I want to improve my airshow photo shooting skills but they aren't many more for the end of this year. I want to practice panning shots but don't have a great area for it locally. Is there anything I can do to practice for it, or will I just have to try it on cars and slower vehicles?

  • \$\begingroup\$ Are there any birds where you live? \$\endgroup\$
    – osullic
    Oct 12, 2015 at 7:58
  • \$\begingroup\$ Only a few. How would I go about panning with birds that seem to move randomly? \$\endgroup\$ Oct 12, 2015 at 17:50

3 Answers 3


I used to live in a large city suburb and over time found some very interesting subjects to practice panning.

I appreciate that these subjects are not high speed planes, but with the challenges of a suburban area, may provide some benefit and improvement for your next visit to an airshow or motoring event.

  1. Skateboarders, Roller skaters and Roller bladers in the local park.
  2. My kids, nephews and nieces in the playground - The Slide, Seesaw, Merry-go-round, swingset and jumping castles.
  3. Local fairgrounds are an awesome place to pan with all the various rides all lit up during the night .
  4. Cyclist are a brilliant subject when panning.
  5. Motorcycles are generally a nice and small but fast enough to pan.
  6. Dogs in the park in the evenings are awesome to pan when their owners throw the balls for them to catch.
  7. Local basketball courts can be fun.
  8. Getting a kid to run around with a party handheld windmill.

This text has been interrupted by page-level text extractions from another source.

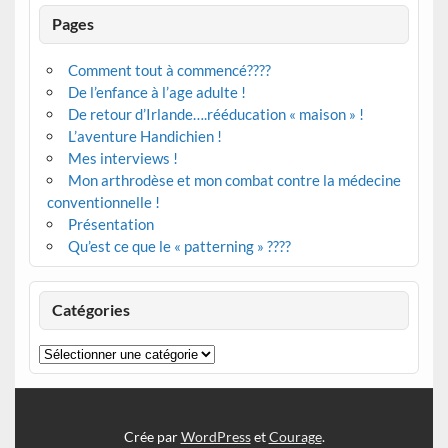
Pages
Comment tout à commencé????
De l’enfance à l’age adulte !
De retour d’Irlande….rééducation « maison » !
L’aventure Handichien !
Mes interviews !
Mon arthrodèse et mon combat contre la médecine
conventionnelle !
Présentation
Qu’est ce que le « patterning » ????
Catégories
Catégories
Crée par
WordPress
et
Courage
.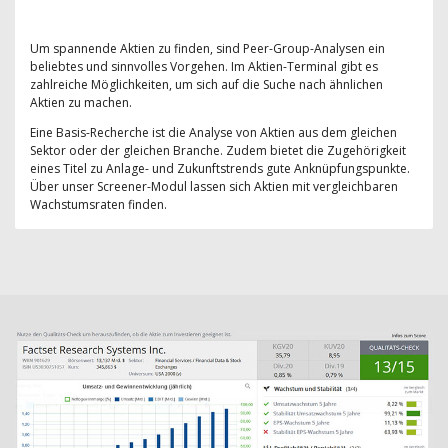
Um spannende Aktien zu finden, sind Peer-Group-Analysen ein
beliebtes und sinnvolles Vorgehen. Im Aktien-Terminal gibt es
zahlreiche Möglichkeiten, um sich auf die Suche nach ähnlichen
Aktien zu machen.
Eine Basis-Recherche ist die Analyse von Aktien aus dem gleichen
Sektor oder der gleichen Branche. Zudem bietet die Zugehörigkeit
eines Titel zu Anlage- und Zukunftstrends gute Anknüpfungspunkte.
Über unser Screener-Modul lassen sich Aktien mit vergleichbaren
Wachstumsraten finden.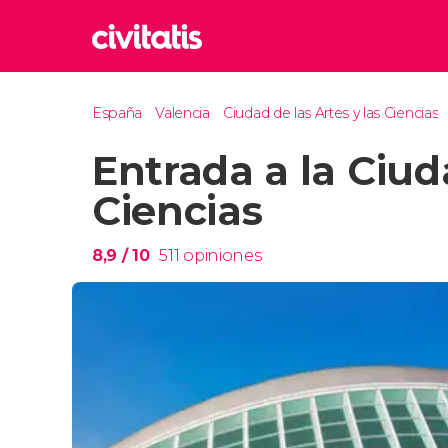
Rom
España
Valencia
Ciudad de las Artes y las Ciencias
Italia
Entrada a la Ciud
Lond
Reino 
Ciencias
Aten
Grecia
8,9
/ 10
511
opiniones
Marr
Marrue
Prag
Repúbl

Panning isn't so much about how fast, in terms of feet-per-second or miles-per-hour, your subject is moving. It is more about how many angular degrees per second your subject moves relative to the axis of rotation of your camera. A car moving at 20-30 mph will move the same angular distance per second as a plane moving at 200-300 mph if it is 1/10 as far from your camera as the plane is. So get closer to the street if need be and use the same lens you want to use at the air show. So what if the entire car is not in the picture? Just pick a certain part, like a door handle for example, and pan on it.


You might want to try a racetrack. The cars move fast and predictable (usually at least ;-) which makes panning practice easier. If you can't get a sharp shot, try to zoom out a little.